Pakistan’s Shift to Natural Gas Surplus: A Demand-Driven Phenomenon

Pakistan has transitioned from a nation grappling with natural gas shortages to one experiencing a surplus. This shift, however, isn’t due to new discoveries but rather a consequence of exorbitant prices that have compelled industries and households to drastically curtail their consumption, according to Zubair Motiwala, a prominent industrialist and former President of the Karachi Chamber of Commerce and Industry (KCCI).

Motiwala, in a discussion, noted that the significant reduction in gas demand has created a surplus across the country. The supply now surpasses consumption within both the Sui Southern Gas Company (SSGC) and Sui Northern Gas Pipelines Limited (SNGPL) networks.

“We have not located additional reserves. Instead, the demand plummeted after substantial gas price increases were implemented based on recommendations from the International Monetary Fund (IMF),” he stated.

The price for industrial consumers has risen to Rs4,200 per mmbtu in recent years, making it unaffordable for numerous businesses, he added.

Decline in Industrial Consumption

Pakistan’s domestic gas production currently exceeds 3,000 mmcfd (million cubic feet per day), while its import infrastructure is equipped to handle an extra 1,200 mmcfd through liquefied natural gas (LNG) terminals.

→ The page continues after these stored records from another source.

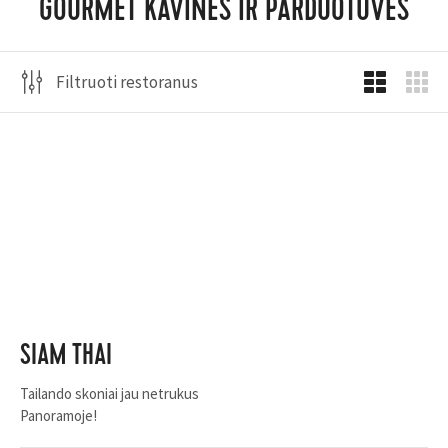
GOURMET KAVINĖS IR PARDUOTUVĖS
Filtruoti restoranus
SIAM THAI
Tailando skoniai jau netrukus
Panoramoje!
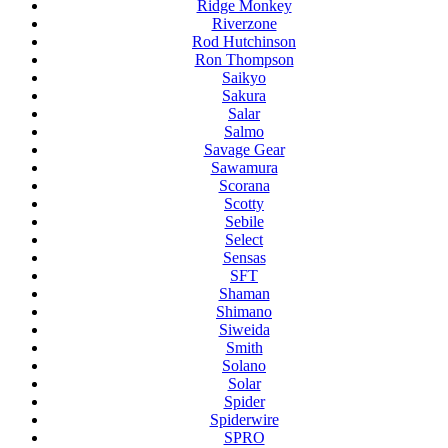
Ridge Monkey
Riverzone
Rod Hutchinson
Ron Thompson
Saikyo
Sakura
Salar
Salmo
Savage Gear
Sawamura
Scorana
Scotty
Sebile
Select
Sensas
SFT
Shaman
Shimano
Siweida
Smith
Solano
Solar
Spider
Spiderwire
SPRO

However, the shrinking domestic and industrial needs have led to the underutilization of this capacity.

Motiwala revealed that industrial consumption from captive power plants connected to the SSGC network has fallen from roughly 200–220 mmcfd to a mere 99 mmcfd.

Moreover, many industrial facilities have opted for alternative energy sources like biomass to decrease expenses.

Gas Pressure Incident

Motiwala shared an incident where gas pressure surged to 15 pounds at a factory in Karachi’s SITE area, causing damage to its boilers.

“This unusual occurrence highlights the extent of reduced demand,” he explained.

Meanwhile, Arif Habib, a seasoned businessman, noted that the primary concern is no longer gas availability but pricing.

“The price difference between locally produced natural gas and imported RLNG has diminished, pushing industrial tariffs to unsustainable levels,” he commented.

Motiwala emphasized that the business community has communicated these concerns to relevant authorities, including the Oil and Gas Regulatory Authority (OGRA), cautioning that this trend is causing industries to move away from natural gas entirely.

Despite the surplus, gas utilities continue to implement load-shedding, particularly for households.